Learn from the video tutorial below on how you can reverse video with several easy steps
Get Your Video Editing Software
Here are some software options to consider:
- Filmora : This great video editing program can be used across platforms as Mac OS X, and Microsoft Windows, Android. Beyond the reverse video feature that you are interested in, Filmora can help you to cut, filter, and encode your videos with relative ease. It works with almost all kinds of video types as AVI, DVD, compatible-MPEG, MP4, and MOV, MKV etc. It is the most cost effective video editor that provides you a comprehensive editing features, covering from the basic all the way to high-end editing features.
- Stupeflix : Stupeflix represents an interesting editing possibility. Although the free version does not come with the ability to make your videos private, you're still looking at something that takes a lot of the complex work associated with video editing out of the equation. This can work with a range of video types, and if you're willing to pay for a personal (five bucks a month) or pro account (twenty-nine bucks a month), you'll get quite a few features. Stupeflix does in fact include the ability to reverse video.
- Lightworks : This product comes packed with a range of excellent features. Available for Windows, Linux, or Mac OS X, Lightworks can work with just about any file format you can imagine. Even more appealing, it makes importing, rendering, and exporting remarkably easy. Multi-cam editing and comprehensive I/O support. There is a free version of Lightworks that is available, but you are also welcome to purchase more elaborate versions of the software for varying amounts of money.
- CyberLink PowerDirector 13 : This is one of the most popular video editing software examples to be found anywhere. Although it only works with Windows, it is worth noting that PowerDirector 13 is ready to go to work with the all-new Windows 10. A free trial of PowerDirector 13 is indeed available, and you have the option to purchase the full version for just seventy bucks. You can definitely utilize a reverse video function here.
How To Reverse Video
Avidemux is a great free tool to get the effect you are looking for. Let's take a look at how you can use this software to create a reverse video effect:
- Get things started by decompressing the video and audio. Using the Huffyuv and PCM codecs, you'll find your odds of running into problems later on greatly diminished by doing this. Save your video as "decompressed-clip.avi." Open up this new file in Avidemux, once you have finished saving your decompressed file.
- Making sure the video is utilizing Huffyuv, go to your filters section, and click on "reverse." From here, use your plus-sign to attach the filter to your active filters window. Close out of this, and your video is ready to be reversed.
- Go to audio, and then click on "main track." We're going to remove the audio for now, and choosing none for your audio source will accomplish this.
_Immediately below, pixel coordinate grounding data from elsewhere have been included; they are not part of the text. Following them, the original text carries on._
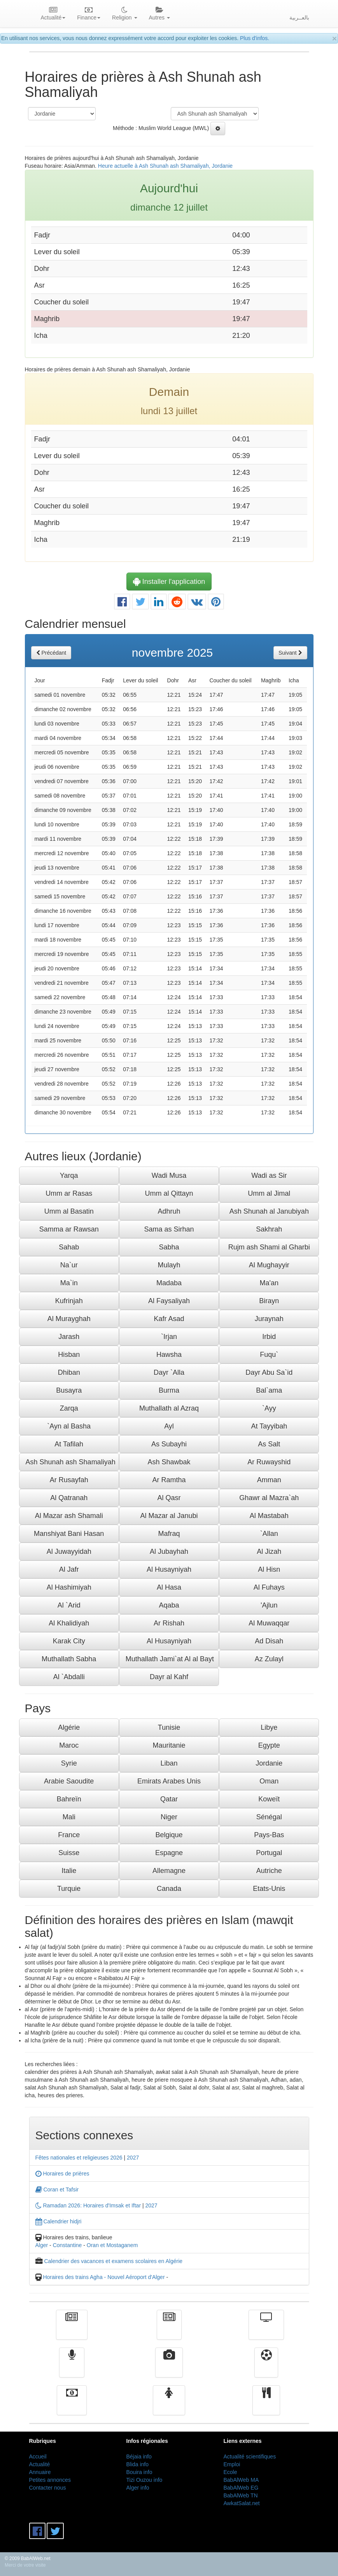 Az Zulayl (269, 1659)
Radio (72, 2368)
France (69, 1835)
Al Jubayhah (169, 1551)
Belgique (168, 1835)
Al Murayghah (69, 1319)
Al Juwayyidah (69, 1551)
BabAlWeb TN (241, 2495)
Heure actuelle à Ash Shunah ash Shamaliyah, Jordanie (165, 166)
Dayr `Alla (169, 1372)
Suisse (68, 1853)
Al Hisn (269, 1569)
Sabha (169, 1247)
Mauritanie (168, 1745)
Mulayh (169, 1265)
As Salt (269, 1444)
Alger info (137, 2488)
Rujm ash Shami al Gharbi (269, 1247)
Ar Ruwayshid (269, 1462)
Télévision (266, 2330)
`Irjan (169, 1337)
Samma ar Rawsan (69, 1229)
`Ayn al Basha (69, 1426)
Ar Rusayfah (69, 1480)
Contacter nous (47, 2488)
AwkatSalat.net (242, 2503)
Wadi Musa (169, 1175)
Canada (169, 1888)
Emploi (232, 2464)
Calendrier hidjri (58, 2221)
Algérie (69, 1727)
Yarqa (69, 1175)
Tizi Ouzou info (144, 2480)
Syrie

- Have your video saved with the new name "reversed-video-no-audio.avi." The video is now reversed, but as you probably guessed, you have no audio.
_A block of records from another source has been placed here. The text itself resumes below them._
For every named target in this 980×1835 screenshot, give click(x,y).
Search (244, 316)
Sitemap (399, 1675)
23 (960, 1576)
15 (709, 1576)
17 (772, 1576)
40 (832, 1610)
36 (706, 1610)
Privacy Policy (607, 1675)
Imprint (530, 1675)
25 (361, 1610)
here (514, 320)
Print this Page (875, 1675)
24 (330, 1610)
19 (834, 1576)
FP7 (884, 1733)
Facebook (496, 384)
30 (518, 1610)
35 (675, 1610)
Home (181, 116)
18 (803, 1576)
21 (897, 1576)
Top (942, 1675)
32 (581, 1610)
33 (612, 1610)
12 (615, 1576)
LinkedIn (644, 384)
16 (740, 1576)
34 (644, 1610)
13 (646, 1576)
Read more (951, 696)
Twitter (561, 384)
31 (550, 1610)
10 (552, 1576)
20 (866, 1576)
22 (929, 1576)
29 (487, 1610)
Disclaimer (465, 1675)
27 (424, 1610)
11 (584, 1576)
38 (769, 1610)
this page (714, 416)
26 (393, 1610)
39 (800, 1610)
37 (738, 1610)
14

- Open your "decompressed-clip.avi" in Avidemux, and have to audio set to PCM. Go to audio, go to save, and then have the file saved as "normal-audio.wav."
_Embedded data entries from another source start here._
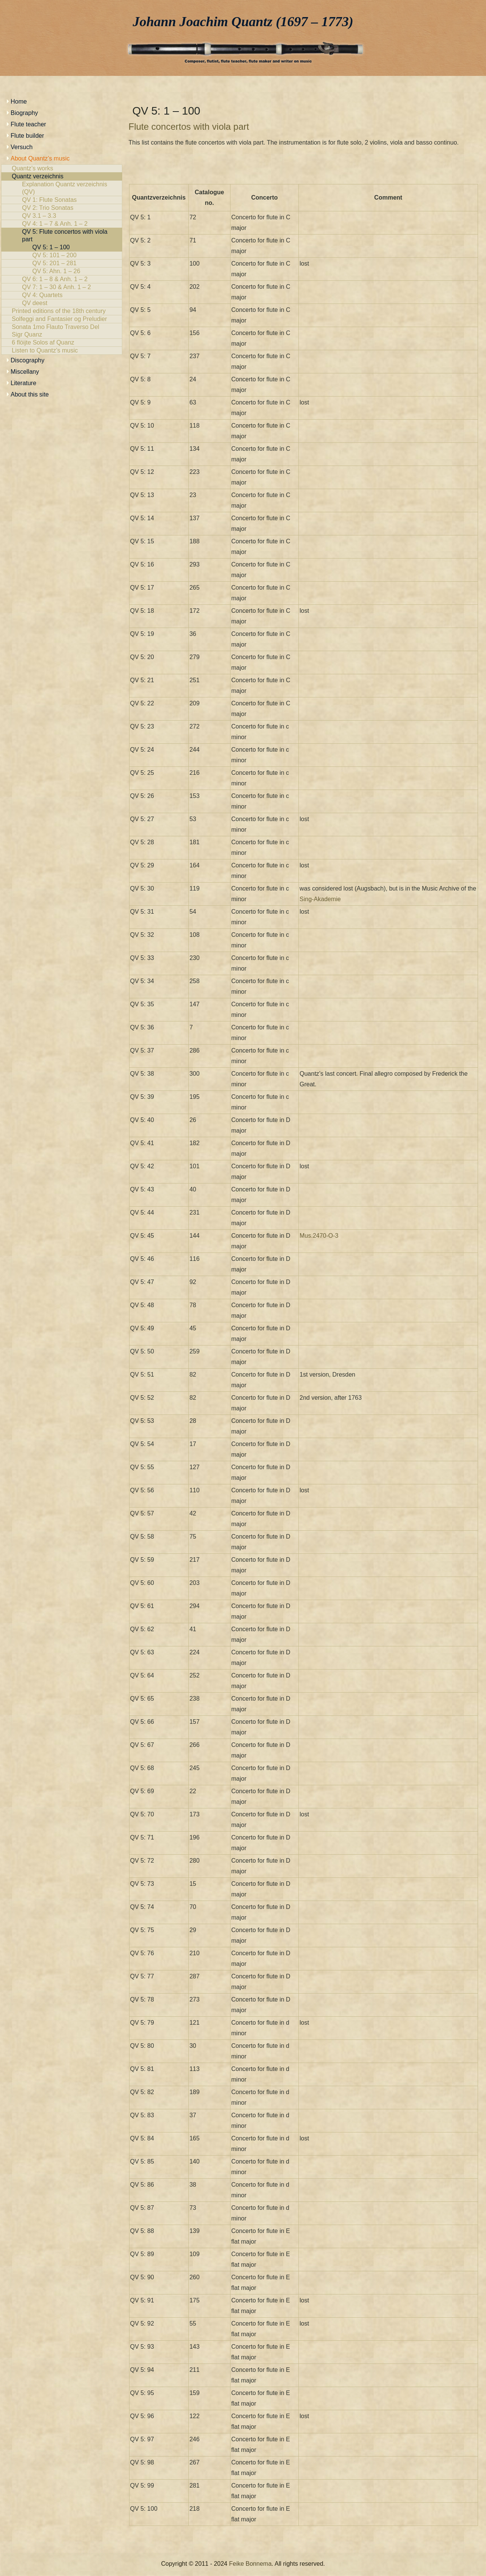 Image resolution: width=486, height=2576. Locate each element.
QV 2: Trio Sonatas (61, 208)
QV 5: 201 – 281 (61, 263)
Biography (24, 113)
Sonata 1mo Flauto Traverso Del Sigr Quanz (61, 330)
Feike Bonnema (250, 2563)
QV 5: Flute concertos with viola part (61, 235)
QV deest (61, 303)
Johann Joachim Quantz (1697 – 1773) (243, 21)
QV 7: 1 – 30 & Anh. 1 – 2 (61, 287)
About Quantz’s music (40, 158)
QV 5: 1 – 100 (61, 247)
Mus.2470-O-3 (319, 1235)
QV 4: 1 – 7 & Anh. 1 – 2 (61, 224)
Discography (27, 360)
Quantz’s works (61, 168)
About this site (30, 394)
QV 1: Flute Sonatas (61, 200)
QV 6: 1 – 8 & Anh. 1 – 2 (61, 279)
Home (19, 101)
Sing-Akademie (320, 899)
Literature (23, 383)
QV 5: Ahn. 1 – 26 (61, 271)
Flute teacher (28, 124)
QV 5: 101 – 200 (61, 255)
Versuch (22, 147)
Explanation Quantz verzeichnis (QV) (61, 188)
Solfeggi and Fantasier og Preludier (61, 319)
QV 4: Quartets (61, 295)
- Open your saved audio file in Audacity. To the left of the audio track area, you'll find a blank section. Click that to begin editing.
- Should you have 2 sound tracks (left/right), make sure they have both been selected, as you go into "effect", and then choose "reverse."
- Have your audio file exported as a .wav file. You can do this by going to file, and then clicking on "export as WAV."
- Make sure your file is saved as "reversed-audio.wav."
- Add your reversed audio to your reversed video by opening your video in Avidemux. Go to the audio section, and then click on "main track."
- Setting "External .wav" as your source, open and set your saved reversed audio.
- Consider saving in uncompressed Huffyuv and PCM, if you plan to edit later. Make sure the AVI extension is included in your save.
You're all set! If you want to save for final viewing on your Mac, the MPEG-4 AVC/MP3 format might be a good call. ACC is also worth trying. Remember to have the MP4 extension included as you save your file. If you want to save for final viewing on Windows, the Xvid/MP3 format is a good way to go. Keep in mind that you want to have the AVI extension included when saving this particular file.
There are also options that will allow you to move your Windows-friendly file to a Mac, or your Mac-friendly file to something that works with Windows.